Tais dados negativos se devem principalmente ao déficit de investimentos no setor. O Plano Nacional de Saneamento Básico (PLANSAB), editado em 2013, previa a universalização de acesso até 2033. O atingimento de tal meta demandaria investimentos de R$ 18 bilhões ao ano. Porém, em 2017 foram investidos apenas R$ 11 bilhões em saneamento, uma queda de quase 20% em relação ao patamar investido em 2013 (R$ 13 bilhões). Paradoxalmente, as regiões menos desenvolvidas receberam volume menor de investimento. No ritmo atual, a universalização seria alcançada apenas em 2050. Apesar de o setor possuir enorme potencial para atração de investimentos, a sua evolução passa pelo enfrentamento gradual de uma série de desafios jurídico-institucionais.

O esforço do Governo Federal para alavancar o saneamento teve início com a aprovação da Lei Federal nº 11.445, em 2007. Essa lei inovou ao disciplinar a prestação de serviços mediante gestão associada de entes federativos (por meio de convênios e consórcios públicos), prevendo ainda a prestação regionalizada por um mesmo operador. Outra contribuição importante da Lei 11.445 foi possibilitar que o titular delegasse tanto a prestação do serviço como a sua regulação e fiscalização, o que abriu espaço para criação de agências reguladoras estaduais como a ARSESP em São Paulo e a ARSAE em Minas Gerais.

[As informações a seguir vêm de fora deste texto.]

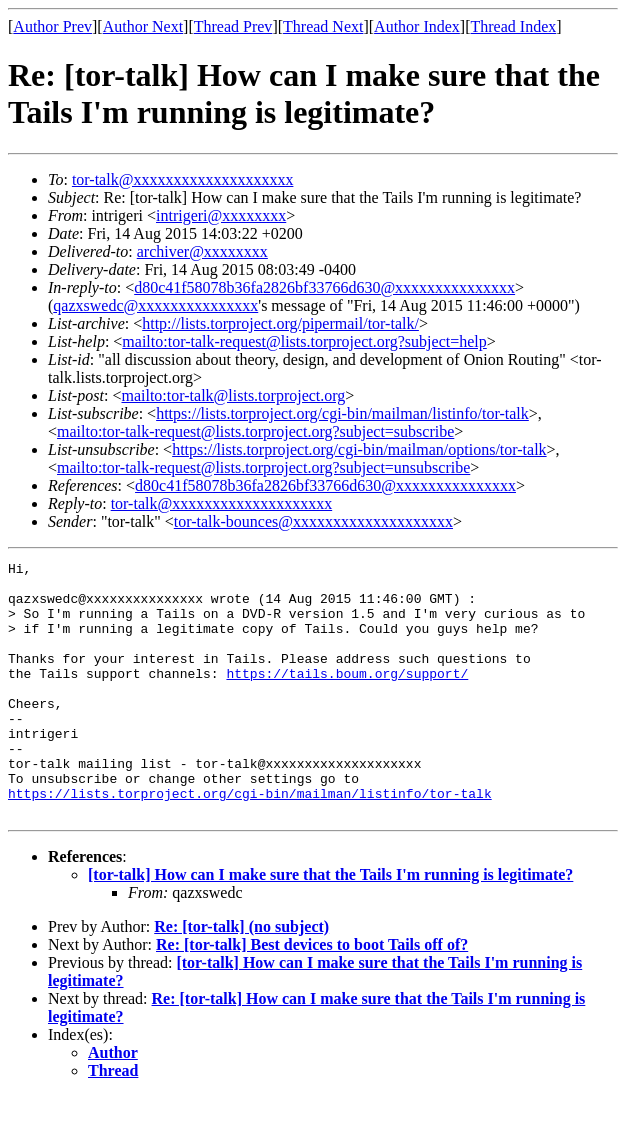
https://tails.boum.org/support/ (347, 697)
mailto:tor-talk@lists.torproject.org (233, 395)
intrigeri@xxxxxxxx (221, 215)
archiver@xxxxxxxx (202, 251)
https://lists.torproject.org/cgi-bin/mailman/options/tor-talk (359, 449)
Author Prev (52, 26)
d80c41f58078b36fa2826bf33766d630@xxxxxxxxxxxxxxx (324, 287)
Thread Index (514, 26)
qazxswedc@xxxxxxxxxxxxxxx (155, 305)
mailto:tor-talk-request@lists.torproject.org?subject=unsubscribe (263, 467)
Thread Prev (233, 26)
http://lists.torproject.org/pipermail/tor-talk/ (280, 323)
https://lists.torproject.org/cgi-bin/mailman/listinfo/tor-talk (342, 413)
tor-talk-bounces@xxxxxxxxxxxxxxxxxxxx (313, 521)
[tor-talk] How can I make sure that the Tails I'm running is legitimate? (330, 925)
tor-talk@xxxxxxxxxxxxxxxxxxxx (183, 179)
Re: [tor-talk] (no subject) (241, 977)
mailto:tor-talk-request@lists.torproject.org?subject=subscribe (255, 431)
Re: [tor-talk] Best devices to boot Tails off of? (312, 995)
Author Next (143, 26)
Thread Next (323, 26)
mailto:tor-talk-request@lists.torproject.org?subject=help (304, 341)
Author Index (417, 26)
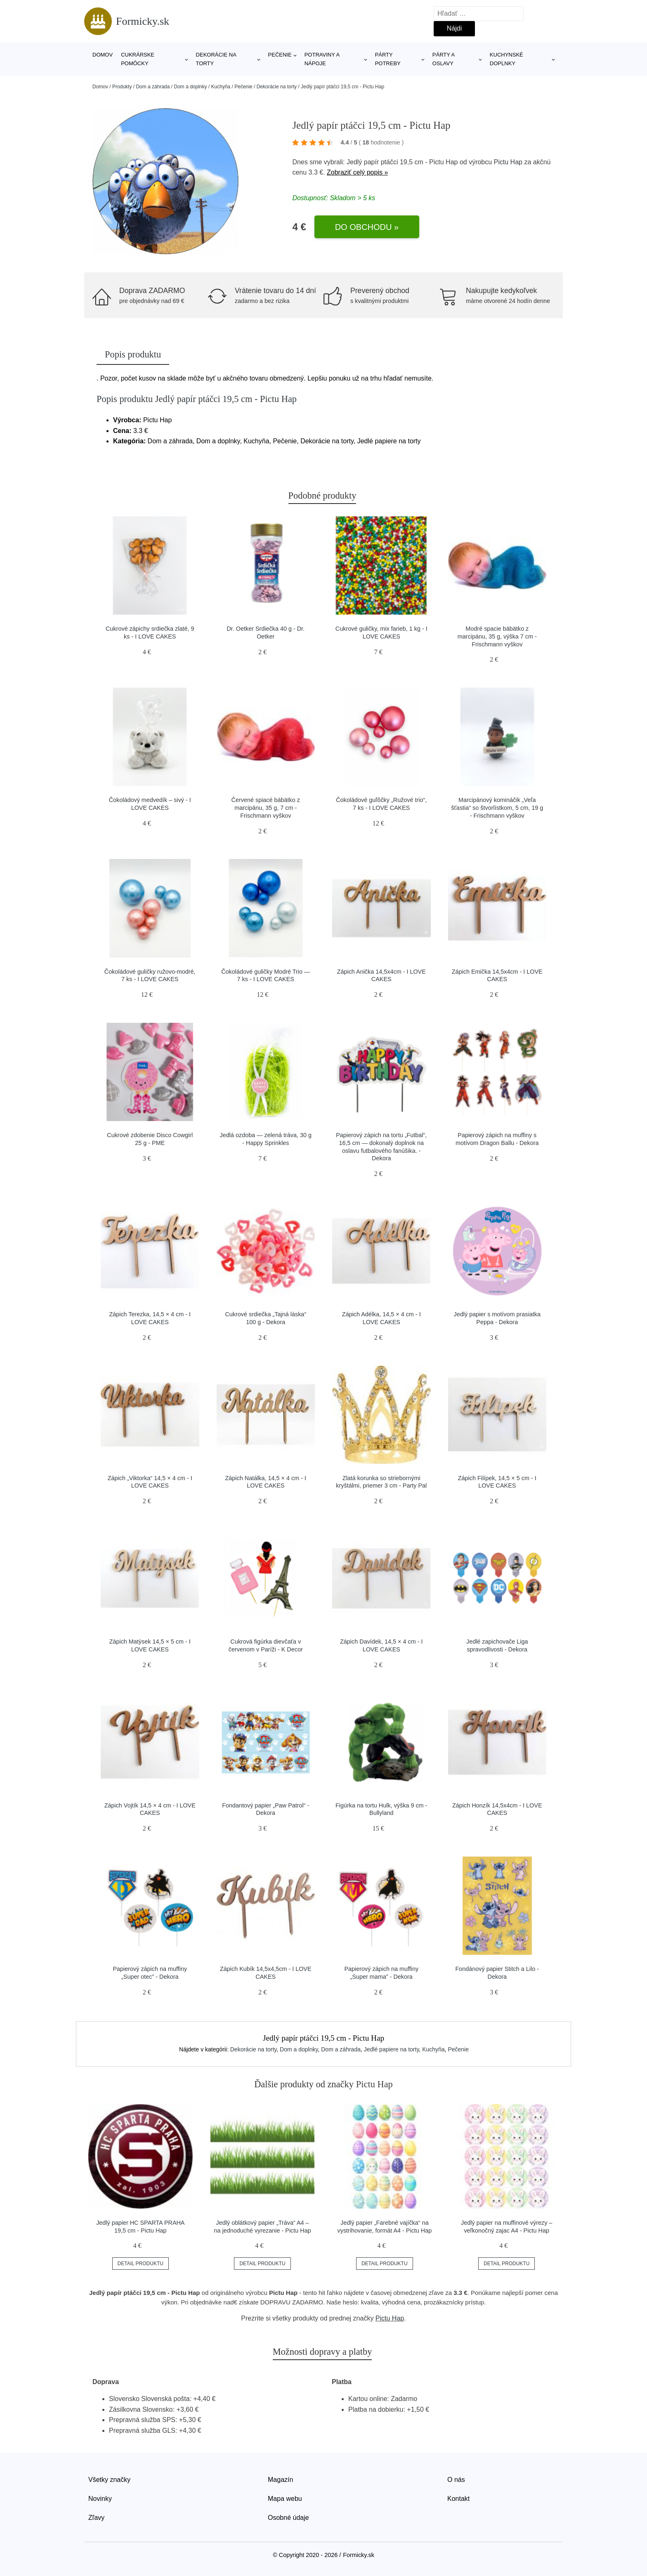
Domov (102, 55)
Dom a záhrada (153, 87)
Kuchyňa (221, 87)
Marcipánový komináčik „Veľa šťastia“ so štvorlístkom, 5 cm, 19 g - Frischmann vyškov (497, 807)
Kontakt (458, 2498)
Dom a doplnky (190, 87)
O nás (456, 2479)
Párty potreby (388, 59)
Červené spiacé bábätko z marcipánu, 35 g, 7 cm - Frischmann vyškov (265, 807)
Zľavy (96, 2517)
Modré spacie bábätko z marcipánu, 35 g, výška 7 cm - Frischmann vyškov (497, 636)
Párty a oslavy (443, 59)
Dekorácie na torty (216, 59)
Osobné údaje (288, 2517)
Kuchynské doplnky (506, 59)
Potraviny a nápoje (322, 59)
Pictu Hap (508, 162)
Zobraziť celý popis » (357, 172)
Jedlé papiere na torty (391, 2049)
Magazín (280, 2479)
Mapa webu (285, 2498)
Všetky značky (109, 2479)
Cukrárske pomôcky (137, 59)
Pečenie (280, 55)
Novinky (100, 2498)
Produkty (122, 87)
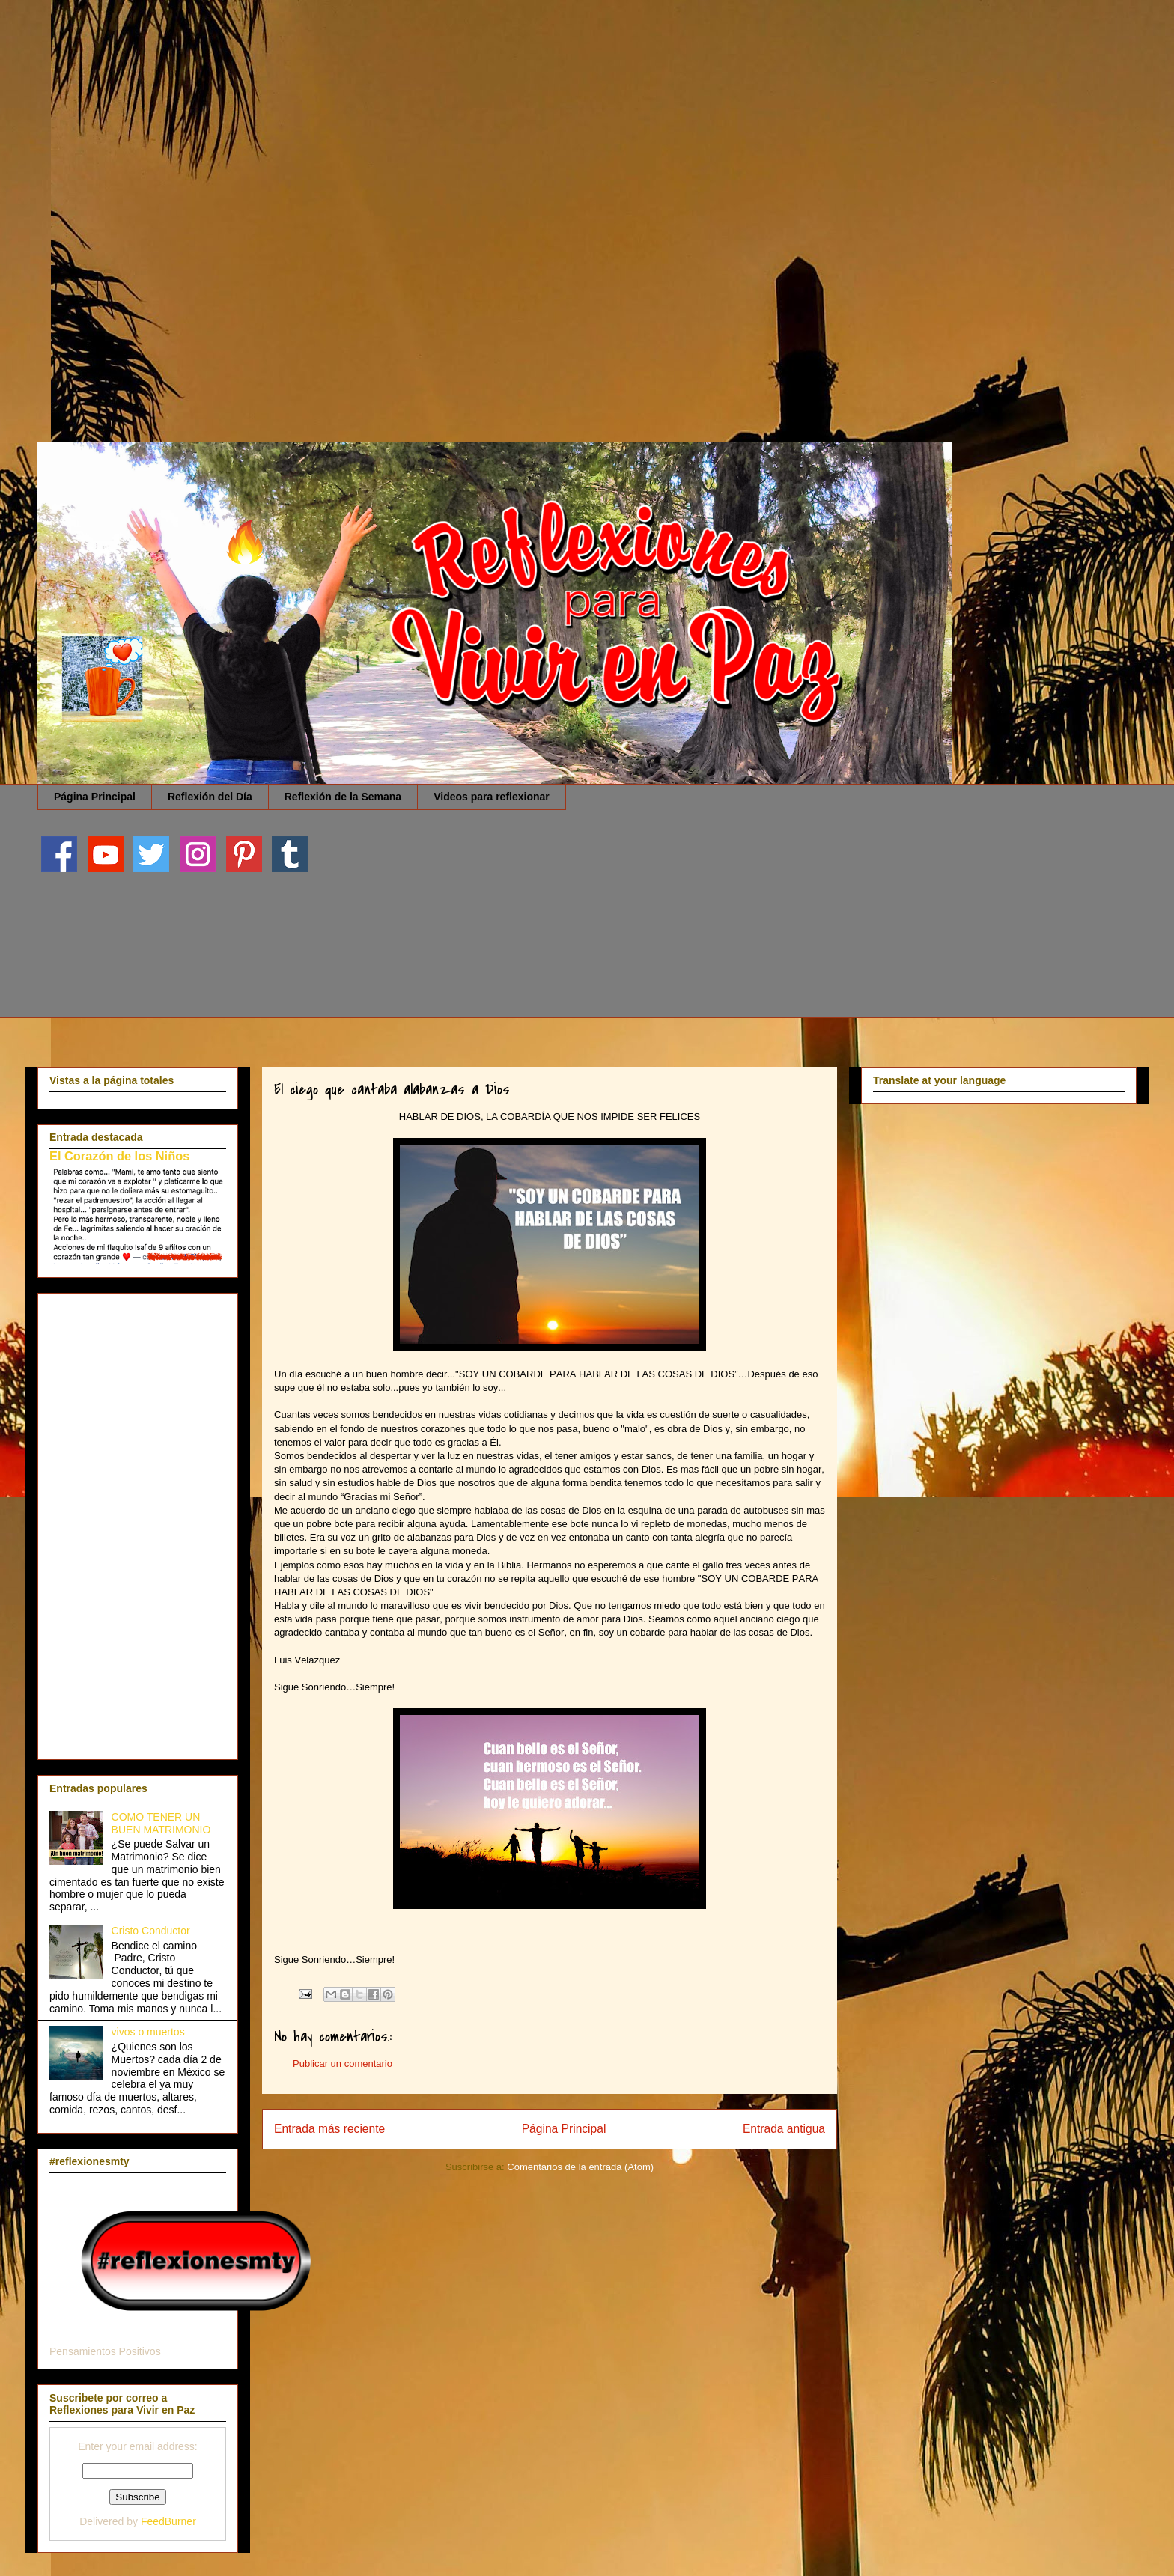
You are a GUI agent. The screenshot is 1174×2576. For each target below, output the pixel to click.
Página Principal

É igualmente visível o esforço normativo para impor o planejamento setorial - tanto que a elaboração de plano de saneamento foi elencada como condição de validade de contratos que tivessem por objeto a prestação de serviços de saneamento básico.

Em 2013, o Supremo Tribunal Federal colocou fim à controvérsia em torno da titularidade dos serviços de saneamento básico, tendo decidido em prol da competência municipal em decorrência do preponderante interesse local sobre tais serviços. No caso de regiões metropolitanas, fixou-se o dever de gestão compartilhada dos serviços pelo estado e respectivos municípios, de acordo com a estrutura de governança interfederativa definida em lei complementar estadual. Ainda que os conselhos deliberativos de regiões metropolitanas tenham se mostrado pouco efetivos até o momento - problema ilustrado pelas frequentes judicializações do tema -, o incentivo à gestão compartilhada de serviços foi um passo na direção correta.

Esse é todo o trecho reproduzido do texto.